Impact of copper ions on physical, structural, spectroscopic, and dielectric properties of Bi2O3–CaO–P2O5–B2O3 glasses

Abstract

The objective of the present study is to investigate the physical, structural, spectroscopic and dielectric studies on the multi component 3Bi2O3–10CaO–20P2O5-(67-x)B2O3: xCuO (0 ≤ x ≤ 0.9 mol%) glass network. The specimens were fabricated by the melt quenching and heat treatment method. X-ray diffraction (XRD) approves the amorphous temperament of glasses. To prove the existence of copper ions and their valence states, the optical absorption and electron spin resonance (ESR) spectra of the glasses were investigated. Optical absorption spectra exhibited a dominant band virtually at 850 nm as a result of copper ions. Optical band gap energy (Eo) and Urbach energy (ΔE) of specimens were estimated. It is observed that Eo exhibited a decreasing tendency with an increase in the concentration of CuO but the values of ΔE showed a reverse trend. These outcomes promoted the intensification of dopant ions in the specimens. Investigations on electron spin resonance (ESR) spectra authenticated occupancy of copper ions in work-pieces. Amplification in intensity of signal indicates magnification of Cu2+ ions.

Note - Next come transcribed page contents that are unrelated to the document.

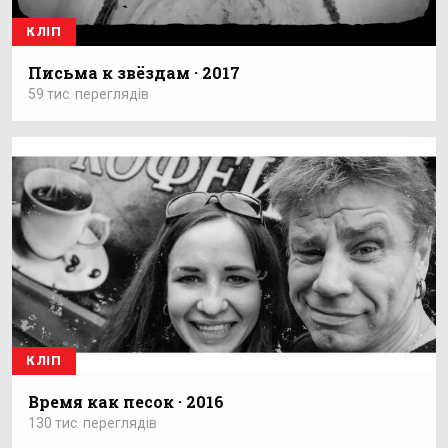
КЛІП
Письма к звёздам · 2017
59 тис. переглядів
КЛІП
Время как песок · 2016
130 тис. переглядів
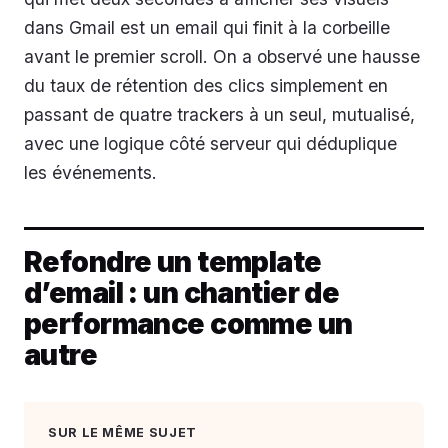
dans Gmail est un email qui finit à la corbeille
avant le premier scroll. On a observé une hausse
du taux de rétention des clics simplement en
passant de quatre trackers à un seul, mutualisé,
avec une logique côté serveur qui déduplique
les événements.
Refondre un template
d’email : un chantier de
performance comme un
autre
SUR LE MÊME SUJET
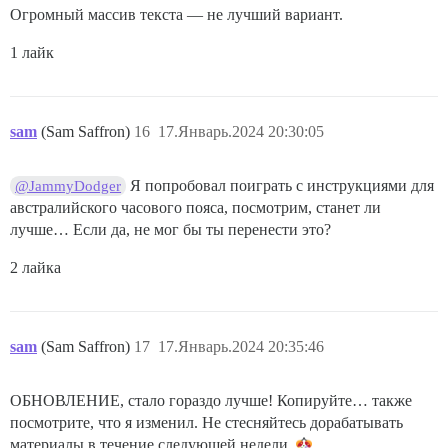
Огромный массив текста — не лучший вариант.
1 лайк
sam
(Sam Saffron)
16
17.Январь.2024 20:30:05
Я попробовал поиграть с инструкциями для
@JammyDodger
австралийского часового пояса, посмотрим, станет ли
лучше… Если да, не мог бы ты перенести это?
2 лайка
sam
(Sam Saffron)
17
17.Январь.2024 20:35:46
ОБНОВЛЕНИЕ, стало гораздо лучше! Копируйте… также
посмотрите, что я изменил. Не стесняйтесь дорабатывать
материалы в течение следующей недели.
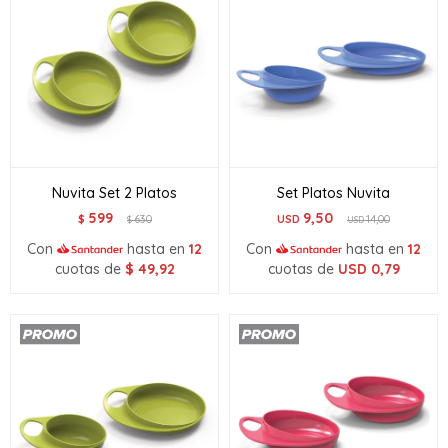
Nuvita Set 2 Platos
Set Platos Nuvita
599
9,50
$
630
USD
14,00
$
USD
Con
hasta en
12
Con
hasta en
12
cuotas de
$
49,92
cuotas de
USD
0,79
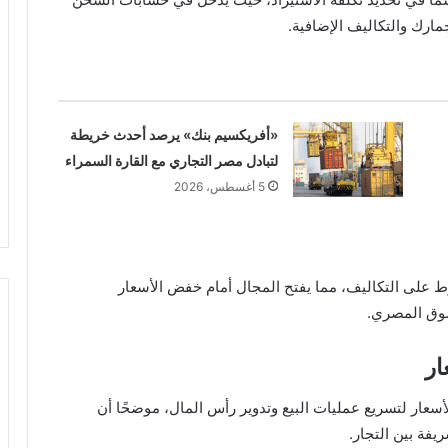
مارك والتكاليف الإضافية.
«أفريكسيم بنك» يرصد أحدث خريطة
لتبادل مصر التجاري مع القارة السمراء
5 أغسطس، 2026
 على التكاليف، مما يفتح المجال أمام خفض الأسعار
سوق المصري.
ار
ر لتسريع عمليات البيع وتدوير رأس المال، موضحًا أن
فة بين التجار.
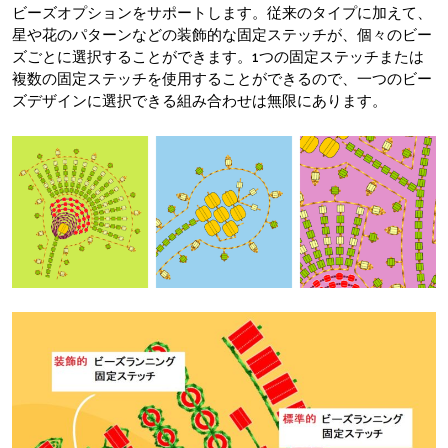
ビーズオプションをサポートします。従来のタイプに加えて、
星や花のパターンなどの装飾的な固定ステッチが、個々のビー
ズごとに選択することができます。1つの固定ステッチまたは
複数の固定ステッチを使用することができるので、一つのビー
ズデザインに選択できる組み合わせは無限にあります。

The spin-Hamilton parameters (SHP) of samples were determined. Fourier transform infrared (FTIR) studies reveal the structural variations in the glasses. The presence of conventional bismuth, phosphate and borate bands was displayed by the FTIR curves of the specimens. The dielectric studies indicate the change in electrical properties of the glasses. The dielectric properties of the glasses were analyzed in a substantial range of frequencies (1–103 kHz) and temperatures (30–300 °C). All outcomes are in favor of decrease in the rigidity of glasses with an increase in the concentration of CuO.